Problem description:
Would you restate every entry that follows, word for word, and leave out the pictures?
═════ Data provided
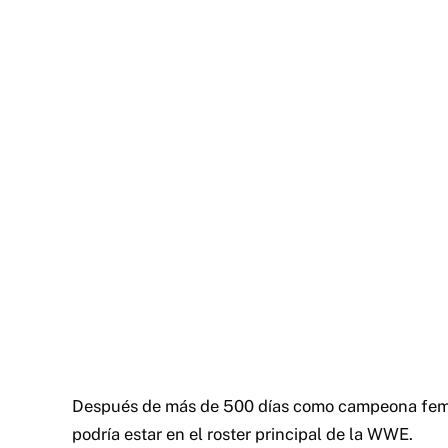
Después de más de 500 días como campeona feme
podría estar en el roster principal de la WWE.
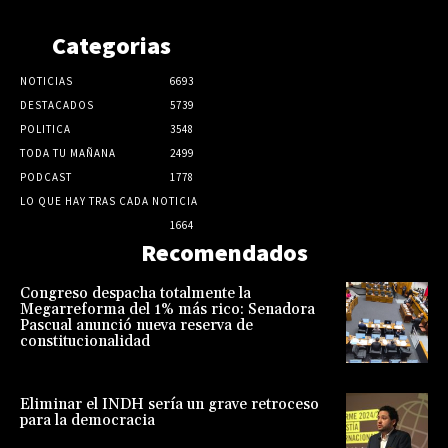
Categorias
NOTICIAS
6693
DESTACADOS
5739
POLITICA
3548
TODA TU MAÑANA
2499
PODCAST
1778
LO QUE HAY TRAS CADA NOTICIA
1664
Recomendados
Congreso despacha totalmente la
Megarreforma del 1% más rico: Senadora
Pascual anunció nueva reserva de
constitucionalidad
Eliminar el INDH sería un grave retroceso
para la democracia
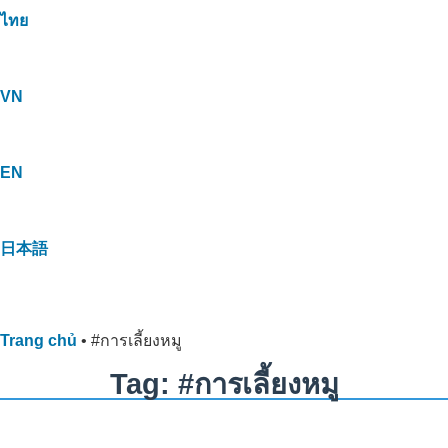
ไทย
VN
EN
日本語
Trang chủ
•
#การเลี้ยงหมู
Tag: #การเลี้ยงหมู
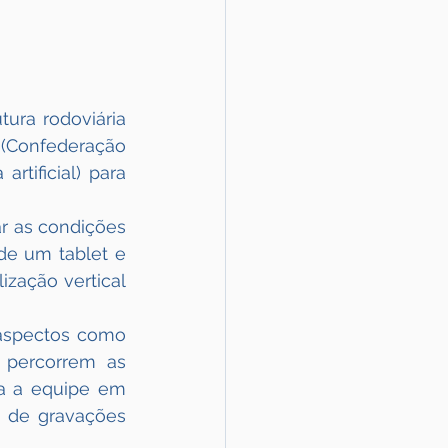
ura rodoviária 
 (Confederação 
tificial) para 
r as condições 
de um tablet e 
zação vertical 
aspectos como 
 percorrem as 
a a equipe em 
 de gravações 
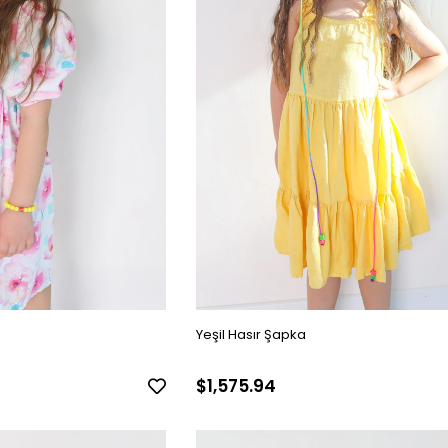
Yeşil Hasır Şapka
$1,575.94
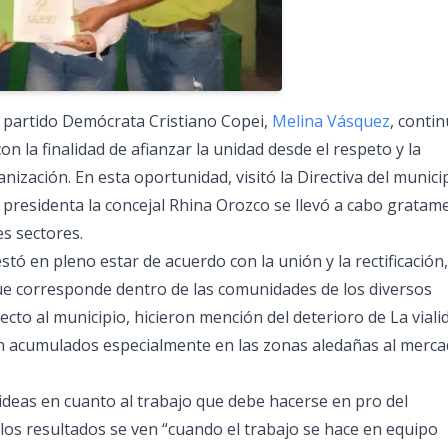
l partido Demócrata Cristiano Copei,
Melina Vásquez
, conti
on la finalidad de afianzar la unidad desde el respeto y la
ganización. En esta oportunidad, visitó la Directiva del munici
presidenta la concejal Rhina Orozco se llevó a cabo gratam
es sectores.
stó en pleno estar de acuerdo con la unión y la rectificación,
e corresponde dentro de las comunidades de los diversos
ecto al municipio, hicieron mención del deterioro de La viali
n acumulados especialmente en las zonas aledañas al merc
 ideas en cuanto al trabajo que debe hacerse en pro del
 los resultados se ven “cuando el trabajo se hace en equipo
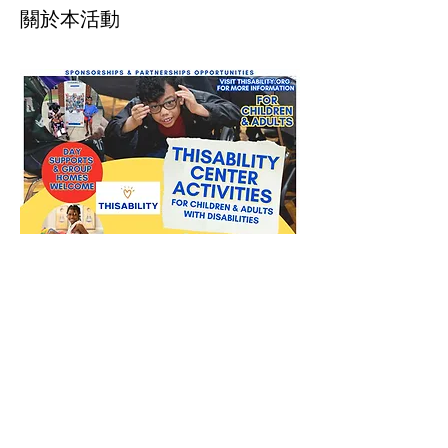
關於本活動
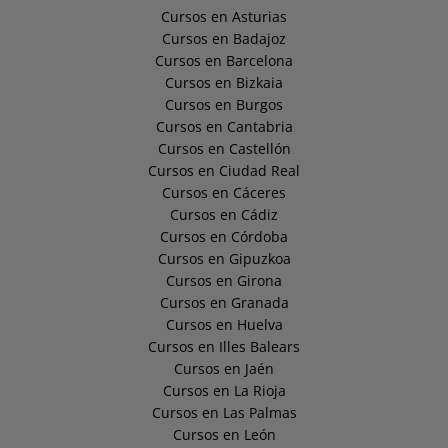
Cursos en Asturias
Cursos en Badajoz
Cursos en Barcelona
Cursos en Bizkaia
Cursos en Burgos
Cursos en Cantabria
Cursos en Castellón
Cursos en Ciudad Real
Cursos en Cáceres
Cursos en Cádiz
Cursos en Córdoba
Cursos en Gipuzkoa
Cursos en Girona
Cursos en Granada
Cursos en Huelva
Cursos en Illes Balears
Cursos en Jaén
Cursos en La Rioja
Cursos en Las Palmas
Cursos en León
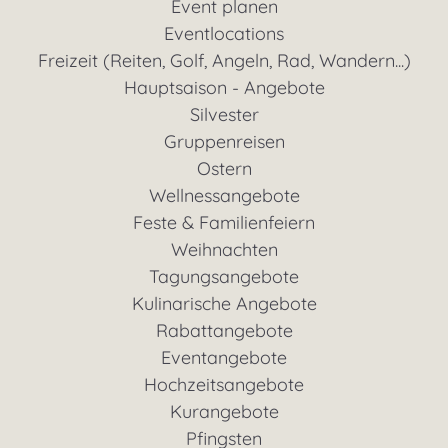
Event planen
Eventlocations
Freizeit (Reiten, Golf, Angeln, Rad, Wandern...)
Hauptsaison - Angebote
Silvester
Gruppenreisen
Ostern
Wellnessangebote
Feste & Familienfeiern
Weihnachten
Tagungsangebote
Kulinarische Angebote
Rabattangebote
Eventangebote
Hochzeitsangebote
Kurangebote
Pfingsten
══════════
Worked solution:
Después de más de 500 días como campeona feme
podría estar en el roster principal de la WWE.
Categorias
NOTICIAS
6693
DESTACADOS
5739
POLITICA
3548
TODA TU MAÑANA
2499
PODCAST
1778
LO QUE HAY TRAS CADA NOTICIA
1664
Recomendados
Congreso despacha totalmente la
Megarreforma del 1% más rico: Senadora
Pascual anunció nueva reserva de
constitucionalidad
Eliminar el INDH sería un grave retroceso
para la democracia
ไทย
VN
EN
日本語
Trang chủ
•
#การเลี้ยงหมู
Tag: #การเลี้ยงหมู
ura rodoviária 
 (Confederação 
tificial) para 
r as condições 
de um tablet e 
zação vertical 
aspectos como 
 percorrem as 
a a equipe em 
 de gravações 
Yeşil Hasır Şapka
$1,575.94
l partido Demócrata Cristiano Copei,
Melina Vásquez
, conti
on la finalidad de afianzar la unidad desde el respeto y la
ganización. En esta oportunidad, visitó la Directiva del munici
presidenta la concejal Rhina Orozco se llevó a cabo gratam
es sectores.
stó en pleno estar de acuerdo con la unión y la rectificación,
e corresponde dentro de las comunidades de los diversos
ecto al municipio, hicieron mención del deterioro de La viali
n acumulados especialmente en las zonas aledañas al merc
 ideas en cuanto al trabajo que debe hacerse en pro del
 los resultados se ven “cuando el trabajo se hace en equipo
關於本活動
Cursos en Asturias
Cursos en Badajoz
Cursos en Barcelona
Cursos en Bizkaia
Cursos en Burgos
Cursos en Cantabria
Cursos en Castellón
Cursos en Ciudad Real
Cursos en Cáceres
Cursos en Cádiz
Cursos en Córdoba
Cursos en Gipuzkoa
Cursos en Girona
Cursos en Granada
Cursos en Huelva
Cursos en Illes Balears
Cursos en Jaén
Cursos en La Rioja
Cursos en Las Palmas
Cursos en León
Event planen
Eventlocations
Freizeit (Reiten, Golf, Angeln, Rad, Wandern...)
Hauptsaison - Angebote
Silvester
Gruppenreisen
Ostern
Wellnessangebote
Feste & Familienfeiern
Weihnachten
Tagungsangebote
Kulinarische Angebote
Rabattangebote
Eventangebote
Hochzeitsangebote
Kurangebote
Pfingsten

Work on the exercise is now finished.